There are all sorts of wonderful slang phrases from the past. I found a few that I like in a list of Victorian expressions — “got the morbs” (meaning a temporary feeling of melancholy) sounds very contemporary. It might even fit into a futuristic story with a dystopian bent. While “mutton shunter” (police) feels strictly Victorian.

“Gnarly” and “rad” are both stuck in the 1980s —where they belong. “Golddigger” was originally 1930s slang, as was “kibosh” and “patsy.” All three have stuck around, even if the aren’t used every day, we still understand them and don’t associate them solely with gangster films from the 30s. It’s interesting to see which slang ages well and which words are just too groovy to fit anywhere after 1972.


  1. Sometimes hearing slang helps you date when a person is from ( except maybe a time traveller with no sense of direction) but I’m not conscious of remembering any from my youth except Groovy and I’ve no idea even now if that came from the groove in a record. I’m sur I must use some though without knowing it.
    When I talk about something being ‘hip’ these days it’s more likely I’m talking arthritis than how up to date it is.
    xxx Huge Hugs Candy xxx

    • Candy Korman

      You are just too funny!!!
      Hip and Hip!

      Slang also has its own subgroups and fads. So BAD can mean good. Hot can mean really cool and really cool can mean — really cool, too. But cold can mean bad or boring.

      Maybe that’s why I like vintage slang. The Cat’s Pajamas always sound funny and fun.

  2. lol – This is one reason I find dialogue so tricky – how do you come up with slang that hasn’t been created yet? And still make it sound reasonable?

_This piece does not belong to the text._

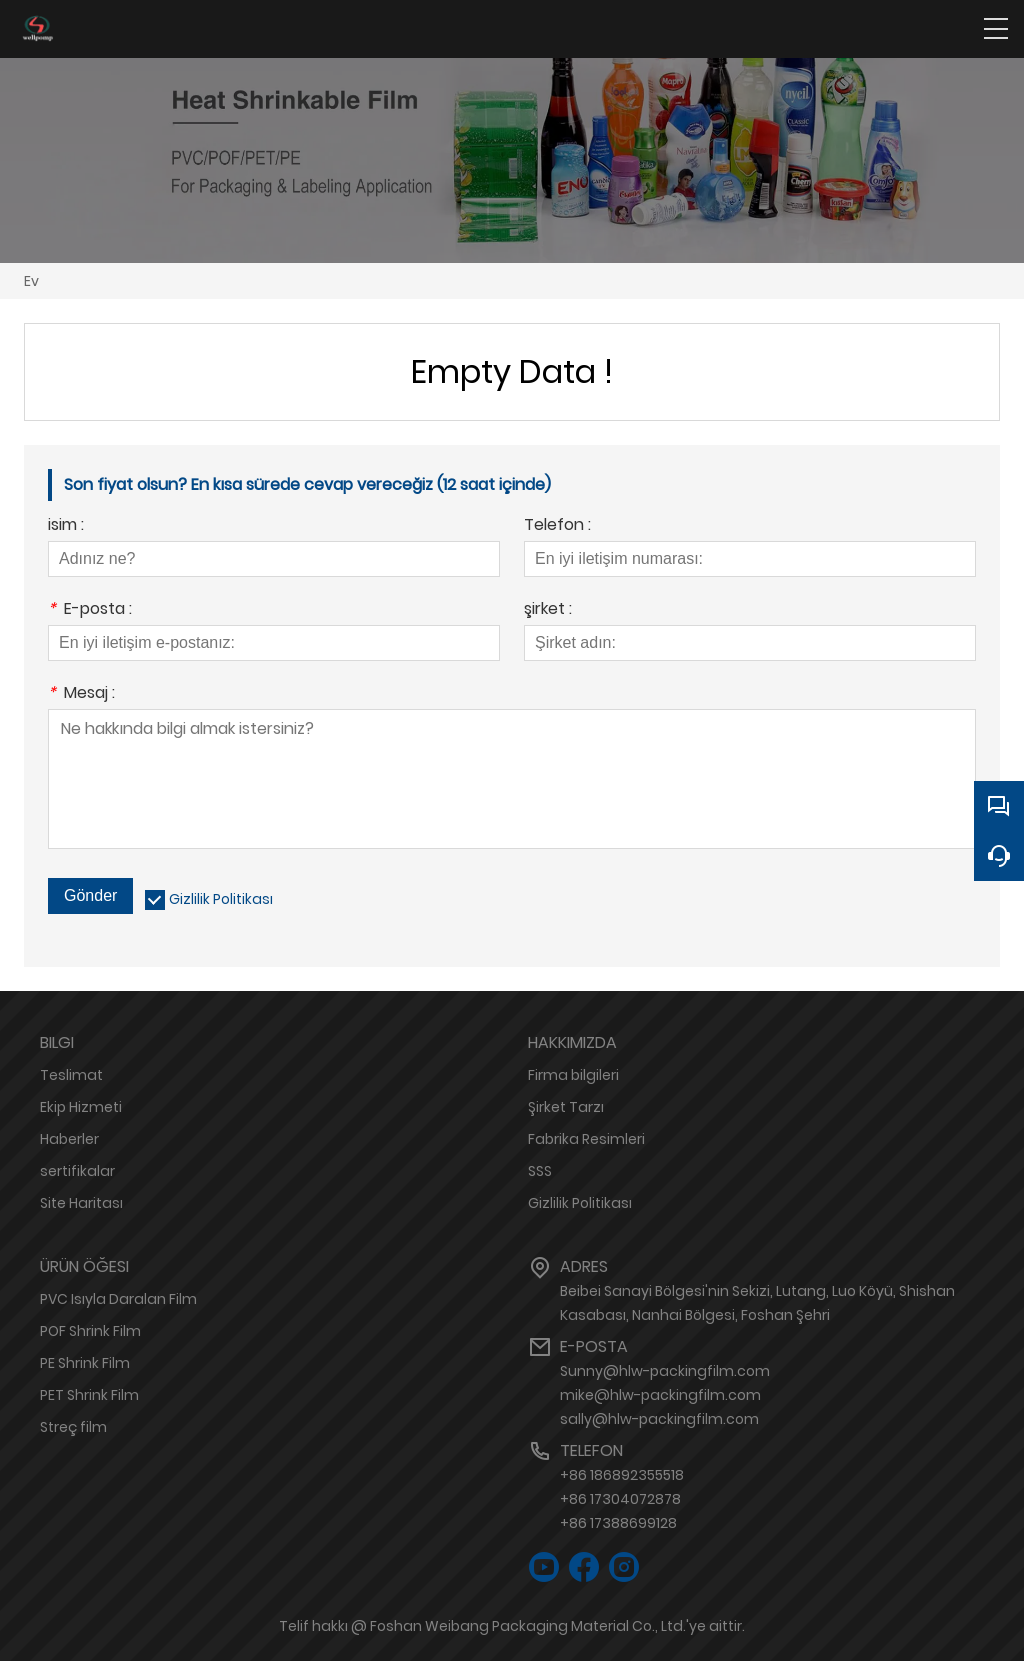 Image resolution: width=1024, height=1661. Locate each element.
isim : (66, 526)
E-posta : (90, 610)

    My favourite from more or less current slang is ‘my bad’. First time I heard it I remember thinking ‘my bad what?’ Now I think of it as verbal shorthand, or maybe haiku… 🙂

    • Candy Korman

      Some science fiction, alternative history and futuristic dystopian novels have managed to create original slang for the characters. This is a little like writing in Klingon, but when it’s done right it works.

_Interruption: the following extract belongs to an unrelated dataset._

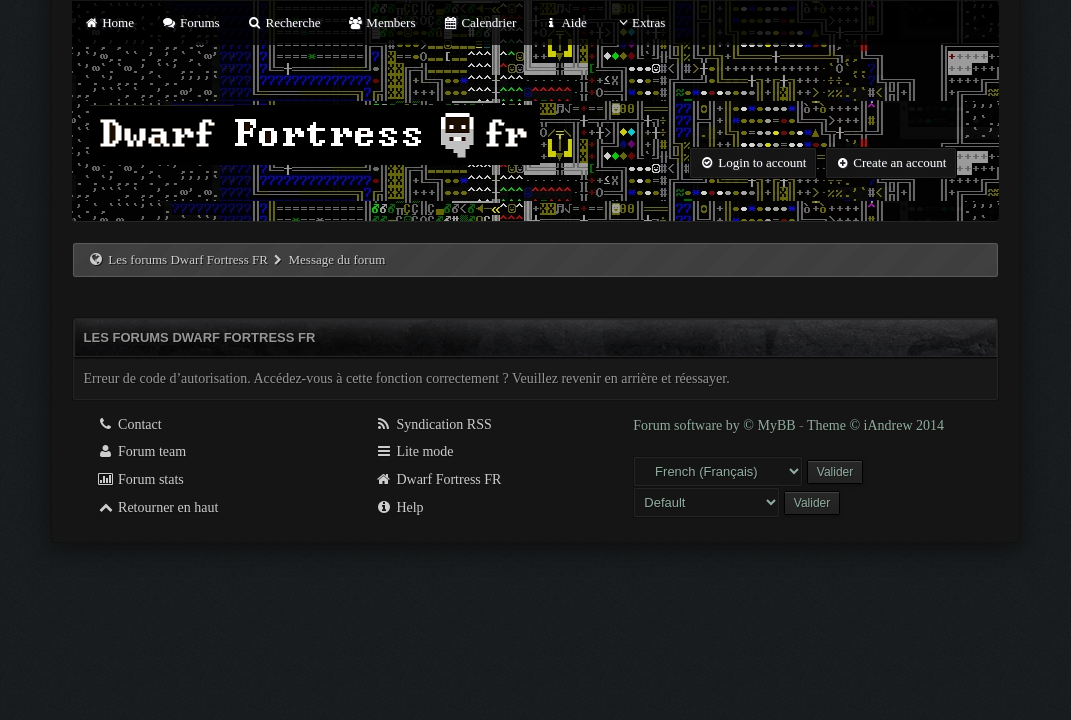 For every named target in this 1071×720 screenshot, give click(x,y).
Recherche (284, 22)
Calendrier (480, 22)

      LOL “My bad” is a good one… its a shortcut that you can learn from the context without being cognizant of the COOL lingo of the time/place.

      Perhaps one of use should write a story where all the dialog is written in haikus?

  3. I think two of my favorite movies for 80’s slang must be Valley Girl and Fastimes at Ridgemont High. For me, slang can be easier to tolerate on the moving screen as opposed to the written page since it can seem like overkill in writing.

    • Candy Korman

      Those were classics of 80s slang!
      Film —because we half expect it to be date six months after the original release— does get forgiven more for “vintage” language. But I still think that a judicious use of period slang can be useful in communicating a character’s place in time. The operative word is JUDICIOUS as a heavy sprinkling of gnarly and rad makes for boring dialog.